Reproduce the data that follows in its entirety, character for character.

Page-level text extractions

Segment Open

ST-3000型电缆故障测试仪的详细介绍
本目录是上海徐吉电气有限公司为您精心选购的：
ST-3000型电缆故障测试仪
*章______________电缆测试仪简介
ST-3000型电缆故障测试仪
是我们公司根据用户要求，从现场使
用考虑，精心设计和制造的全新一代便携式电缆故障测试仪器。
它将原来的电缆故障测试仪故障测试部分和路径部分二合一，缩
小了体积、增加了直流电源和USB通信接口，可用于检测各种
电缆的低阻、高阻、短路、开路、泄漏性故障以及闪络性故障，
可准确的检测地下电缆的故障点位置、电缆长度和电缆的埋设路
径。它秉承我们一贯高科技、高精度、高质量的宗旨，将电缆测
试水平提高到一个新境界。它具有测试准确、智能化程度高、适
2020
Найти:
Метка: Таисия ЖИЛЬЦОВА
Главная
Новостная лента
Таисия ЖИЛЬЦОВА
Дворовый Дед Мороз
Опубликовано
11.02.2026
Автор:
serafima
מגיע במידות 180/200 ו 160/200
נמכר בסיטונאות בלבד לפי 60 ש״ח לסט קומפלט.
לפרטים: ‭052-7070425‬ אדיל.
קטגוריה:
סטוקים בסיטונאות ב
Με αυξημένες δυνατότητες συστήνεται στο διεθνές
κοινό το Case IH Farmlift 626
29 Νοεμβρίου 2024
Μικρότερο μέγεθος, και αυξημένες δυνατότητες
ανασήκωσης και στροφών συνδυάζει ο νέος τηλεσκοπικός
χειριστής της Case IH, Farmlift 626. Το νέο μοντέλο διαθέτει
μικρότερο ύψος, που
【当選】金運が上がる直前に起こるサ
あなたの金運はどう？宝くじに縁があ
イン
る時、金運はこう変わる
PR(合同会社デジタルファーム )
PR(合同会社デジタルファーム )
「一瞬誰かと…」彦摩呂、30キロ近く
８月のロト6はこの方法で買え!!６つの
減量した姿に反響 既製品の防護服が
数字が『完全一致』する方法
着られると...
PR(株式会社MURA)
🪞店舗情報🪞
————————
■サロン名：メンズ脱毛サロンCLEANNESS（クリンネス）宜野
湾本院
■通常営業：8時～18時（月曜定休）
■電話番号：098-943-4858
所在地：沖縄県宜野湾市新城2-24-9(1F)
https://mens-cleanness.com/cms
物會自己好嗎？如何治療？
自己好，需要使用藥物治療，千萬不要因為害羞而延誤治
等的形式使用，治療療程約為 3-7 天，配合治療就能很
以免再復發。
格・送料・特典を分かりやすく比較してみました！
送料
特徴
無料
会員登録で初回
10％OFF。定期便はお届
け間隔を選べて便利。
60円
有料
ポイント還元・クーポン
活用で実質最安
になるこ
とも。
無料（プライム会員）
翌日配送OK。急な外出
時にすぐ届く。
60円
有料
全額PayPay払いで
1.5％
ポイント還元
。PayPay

Segment Closed

» **Exercise response**:
ST-3000型电缆故障测试仪的详细介绍
本目录是上海徐吉电气有限公司为您精心选购的：
ST-3000型电缆故障测试仪
*章______________电缆测试仪简介
ST-3000型电缆故障测试仪
是我们公司根据用户要求，从现场使
用考虑，精心设计和制造的全新一代便携式电缆故障测试仪器。
它将原来的电缆故障测试仪故障测试部分和路径部分二合一，缩
小了体积、增加了直流电源和USB通信接口，可用于检测各种
电缆的低阻、高阻、短路、开路、泄漏性故障以及闪络性故障，
可准确的检测地下电缆的故障点位置、电缆长度和电缆的埋设路
径。它秉承我们一贯高科技、高精度、高质量的宗旨，将电缆测
试水平提高到一个新境界。它具有测试准确、智能化程度高、适
2020
Найти:
Метка: Таисия ЖИЛЬЦОВА
Главная
Новостная лента
Таисия ЖИЛЬЦОВА
Дворовый Дед Мороз
Опубликовано
11.02.2026
Автор:
serafima
מגיע במידות 180/200 ו 160/200
נמכר בסיטונאות בלבד לפי 60 ש״ח לסט קומפלט.
לפרטים: ‭052-7070425‬ אדיל.
קטגוריה:
סטוקים בסיטונאות ב
Με αυξημένες δυνατότητες συστήνεται στο διεθνές
κοινό το Case IH Farmlift 626
29 Νοεμβρίου 2024
Μικρότερο μέγεθος, και αυξημένες δυνατότητες
ανασήκωσης και στροφών συνδυάζει ο νέος τηλεσκοπικός
χειριστής της Case IH, Farmlift 626. Το νέο μοντέλο διαθέτει
μικρότερο ύψος, που
【当選】金運が上がる直前に起こるサ
あなたの金運はどう？宝くじに縁があ
イン
る時、金運はこう変わる
PR(合同会社デジタルファーム )
PR(合同会社デジタルファーム )
「一瞬誰かと…」彦摩呂、30キロ近く
８月のロト6はこの方法で買え!!６つの
減量した姿に反響 既製品の防護服が
数字が『完全一致』する方法
着られると...
PR(株式会社MURA)
🪞店舗情報🪞
————————
■サロン名：メンズ脱毛サロンCLEANNESS（クリンネス）宜野
湾本院
■通常営業：8時～18時（月曜定休）
■電話番号：098-943-4858
所在地：沖縄県宜野湾市新城2-24-9(1F)
https://mens-cleanness.com/cms
物會自己好嗎？如何治療？
自己好，需要使用藥物治療，千萬不要因為害羞而延誤治
等的形式使用，治療療程約為 3-7 天，配合治療就能很
以免再復發。
格・送料・特典を分かりやすく比較してみました！
送料
特徴
無料
会員登録で初回
10％OFF。定期便はお届
け間隔を選べて便利。
60円
有料
ポイント還元・クーポン
活用で実質最安
になるこ
とも。
無料（プライム会員）
翌日配送OK。急な外出
時にすぐ届く。
60円
有料
全額PayPay払いで
1.5％
ポイント還元
。PayPay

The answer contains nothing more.